Proper Properties

When starting with Spark jobs, one of the most common tasks is to understand how to finetune properties.

It is critical to define the right properties for your job, to avoid it to fail, or to take too long, at the same time you don’t want to be too greedy with the resources of your cluster, some might complain!

The problem

When your codebase grows and you need some tools and you write some decent amount of code, you cannot just rely on an editor to edit the code and launch the job from the command line.

You are probably going to use a proper IDE like Eclipse-Scala or IntelliJ and you are used to hit the run key combination to launch your script.

You might find that your properties are not being taken into account.

Order of Property Precedence

You can set some environment variables for standalone execution by using: (e.g. in spark-env.sh)

SPARK_EXECUTOR_MEMORY=16g

You can also set the spark-defaults.conf:

spark.executor.memory=16g

But these solutions are hardcoded and pretty much static, and you want to have different parameters for different jobs, however, you might want to set up some defaults.

The best approach is to use spark-submit:

spark-submit --executor-memory 16G 

But your problem comes from changing your variables programmatically.

The problem of defining variables programmatically is that some of them need to be defined at startup time if not precedence rules will take over and your changes after the initiation of the job will be ignored.

The amount of memory per executor is looked up when SparkContext is created.

And

once a SparkConf object is passed to Spark, it is cloned and can no longer be modified by the user. Spark does not support modifying the configuration at runtime.

See: SparkConf Documentation

You need to change the property before the SparkContext is created, then running your iteration, stopping your SparkContext and changing your variable to iterate again?

import org.apache.spark.{SparkContext, SparkConf}

val conf = new SparkConf.set("spark.executor.memory", "16g")
val sc = new SparkContext(conf)
...
sc.stop()
val conf2 = new SparkConf().set("spark.executor.memory", "24g")
val sc2 = new SparkContext(conf2)

You can debug your configuration using: sc.getConf.toDebugString

See: Spark Configuration

Any values specified as flags or in the properties file will be passed on to the application and merged with those specified through SparkConf. Properties set directly on the SparkConf take highest precedence, then flags passed to spark-submit or spark-shell, then options in the spark-defaults.conf file.
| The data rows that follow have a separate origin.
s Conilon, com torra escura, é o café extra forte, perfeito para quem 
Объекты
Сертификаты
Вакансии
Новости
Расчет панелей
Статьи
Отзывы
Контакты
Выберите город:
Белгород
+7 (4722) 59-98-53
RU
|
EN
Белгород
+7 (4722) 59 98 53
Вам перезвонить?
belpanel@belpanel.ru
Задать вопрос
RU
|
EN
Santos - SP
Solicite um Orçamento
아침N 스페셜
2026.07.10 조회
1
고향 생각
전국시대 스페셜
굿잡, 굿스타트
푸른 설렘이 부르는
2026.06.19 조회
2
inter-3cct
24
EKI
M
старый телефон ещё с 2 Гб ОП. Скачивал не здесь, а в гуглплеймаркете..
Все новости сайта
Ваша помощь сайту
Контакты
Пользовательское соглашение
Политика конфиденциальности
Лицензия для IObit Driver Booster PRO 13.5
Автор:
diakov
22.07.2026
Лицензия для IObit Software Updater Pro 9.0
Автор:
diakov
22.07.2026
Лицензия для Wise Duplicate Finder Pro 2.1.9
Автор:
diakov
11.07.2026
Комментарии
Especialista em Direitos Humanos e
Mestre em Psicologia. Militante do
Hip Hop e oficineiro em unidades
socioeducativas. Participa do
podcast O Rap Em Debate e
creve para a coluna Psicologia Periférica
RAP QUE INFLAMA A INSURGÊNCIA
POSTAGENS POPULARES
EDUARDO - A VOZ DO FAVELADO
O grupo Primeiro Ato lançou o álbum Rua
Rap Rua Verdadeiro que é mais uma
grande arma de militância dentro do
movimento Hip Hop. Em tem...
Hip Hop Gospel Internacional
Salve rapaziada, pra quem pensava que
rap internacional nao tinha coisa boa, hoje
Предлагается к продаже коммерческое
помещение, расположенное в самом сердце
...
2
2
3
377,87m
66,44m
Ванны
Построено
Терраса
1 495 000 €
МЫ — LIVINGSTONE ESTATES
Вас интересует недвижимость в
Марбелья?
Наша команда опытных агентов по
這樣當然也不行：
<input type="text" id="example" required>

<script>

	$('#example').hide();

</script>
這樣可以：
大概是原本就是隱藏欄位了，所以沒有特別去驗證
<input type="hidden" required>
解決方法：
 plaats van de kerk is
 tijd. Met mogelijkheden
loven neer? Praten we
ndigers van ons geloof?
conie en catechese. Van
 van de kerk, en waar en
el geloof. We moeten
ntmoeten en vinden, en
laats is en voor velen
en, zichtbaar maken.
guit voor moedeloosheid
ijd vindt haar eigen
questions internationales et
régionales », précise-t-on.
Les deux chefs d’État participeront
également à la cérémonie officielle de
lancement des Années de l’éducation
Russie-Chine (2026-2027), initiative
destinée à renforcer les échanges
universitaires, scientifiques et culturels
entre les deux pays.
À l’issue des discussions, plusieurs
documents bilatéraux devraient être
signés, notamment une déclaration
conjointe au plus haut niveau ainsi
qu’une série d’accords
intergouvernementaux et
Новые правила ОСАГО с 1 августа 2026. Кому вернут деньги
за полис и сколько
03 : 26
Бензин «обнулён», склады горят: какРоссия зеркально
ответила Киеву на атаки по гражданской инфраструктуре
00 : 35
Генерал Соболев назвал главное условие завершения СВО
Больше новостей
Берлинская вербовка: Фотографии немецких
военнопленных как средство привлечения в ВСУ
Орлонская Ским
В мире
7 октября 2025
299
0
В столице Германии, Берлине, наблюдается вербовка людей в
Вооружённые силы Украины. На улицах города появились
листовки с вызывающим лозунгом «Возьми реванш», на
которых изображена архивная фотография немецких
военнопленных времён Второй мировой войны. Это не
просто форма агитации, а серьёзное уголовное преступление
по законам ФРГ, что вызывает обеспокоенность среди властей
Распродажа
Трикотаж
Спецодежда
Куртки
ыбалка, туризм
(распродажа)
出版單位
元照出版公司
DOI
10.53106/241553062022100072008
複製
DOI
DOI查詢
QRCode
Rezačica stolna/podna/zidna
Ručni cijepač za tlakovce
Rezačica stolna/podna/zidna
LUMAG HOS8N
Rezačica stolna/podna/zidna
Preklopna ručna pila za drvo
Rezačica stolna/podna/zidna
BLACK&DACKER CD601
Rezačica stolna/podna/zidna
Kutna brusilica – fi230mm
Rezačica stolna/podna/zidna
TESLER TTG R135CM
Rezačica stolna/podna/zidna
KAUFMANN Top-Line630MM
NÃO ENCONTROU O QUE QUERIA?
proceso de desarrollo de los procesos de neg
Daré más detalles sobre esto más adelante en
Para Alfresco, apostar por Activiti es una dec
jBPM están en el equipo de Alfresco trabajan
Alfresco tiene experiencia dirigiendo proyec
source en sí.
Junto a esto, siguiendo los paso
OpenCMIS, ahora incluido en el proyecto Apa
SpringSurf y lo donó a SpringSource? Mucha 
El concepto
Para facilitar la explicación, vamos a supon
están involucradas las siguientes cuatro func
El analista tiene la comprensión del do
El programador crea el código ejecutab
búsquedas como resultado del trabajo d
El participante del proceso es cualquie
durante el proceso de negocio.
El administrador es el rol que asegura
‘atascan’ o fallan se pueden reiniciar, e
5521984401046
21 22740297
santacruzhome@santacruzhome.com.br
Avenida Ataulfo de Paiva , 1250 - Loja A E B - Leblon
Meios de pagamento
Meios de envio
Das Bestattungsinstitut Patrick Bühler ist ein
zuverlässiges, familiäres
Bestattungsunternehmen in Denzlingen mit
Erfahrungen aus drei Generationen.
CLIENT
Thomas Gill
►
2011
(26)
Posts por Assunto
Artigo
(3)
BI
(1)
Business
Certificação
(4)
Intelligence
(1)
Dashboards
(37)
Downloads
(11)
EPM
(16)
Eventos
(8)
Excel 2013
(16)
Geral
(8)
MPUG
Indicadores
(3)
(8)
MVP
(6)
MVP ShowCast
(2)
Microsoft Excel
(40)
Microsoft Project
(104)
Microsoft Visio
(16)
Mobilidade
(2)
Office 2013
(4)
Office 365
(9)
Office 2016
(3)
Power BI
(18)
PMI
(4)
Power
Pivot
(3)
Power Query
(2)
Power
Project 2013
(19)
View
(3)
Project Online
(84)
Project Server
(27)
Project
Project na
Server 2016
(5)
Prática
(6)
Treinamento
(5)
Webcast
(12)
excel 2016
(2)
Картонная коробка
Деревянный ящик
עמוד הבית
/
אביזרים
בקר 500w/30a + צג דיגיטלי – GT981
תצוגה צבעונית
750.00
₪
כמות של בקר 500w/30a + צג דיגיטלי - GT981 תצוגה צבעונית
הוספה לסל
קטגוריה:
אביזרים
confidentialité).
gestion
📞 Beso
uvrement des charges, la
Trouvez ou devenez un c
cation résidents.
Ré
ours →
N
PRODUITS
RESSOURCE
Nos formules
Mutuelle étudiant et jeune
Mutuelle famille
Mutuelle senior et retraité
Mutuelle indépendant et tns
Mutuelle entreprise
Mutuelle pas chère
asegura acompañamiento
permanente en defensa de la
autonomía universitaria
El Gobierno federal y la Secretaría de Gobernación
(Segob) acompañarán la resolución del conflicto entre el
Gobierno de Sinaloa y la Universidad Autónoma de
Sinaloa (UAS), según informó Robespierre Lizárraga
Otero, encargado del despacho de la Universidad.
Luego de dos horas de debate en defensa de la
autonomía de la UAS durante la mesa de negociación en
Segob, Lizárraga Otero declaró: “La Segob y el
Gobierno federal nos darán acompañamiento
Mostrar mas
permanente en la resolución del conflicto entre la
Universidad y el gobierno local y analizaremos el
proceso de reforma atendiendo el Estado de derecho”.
You’ll need to make sure that your variable is not defined with higher precedence.

You need to understand the precedence order:

  • conf/spark-defaults.conf
  • –conf or -c - the command-line option used by spark-submit
  • SparkConf

Just make sure that your properties are all setup before creating the SparkContext, there are some SparkSQL properties that you can change at run-time, lets discuss that in another post.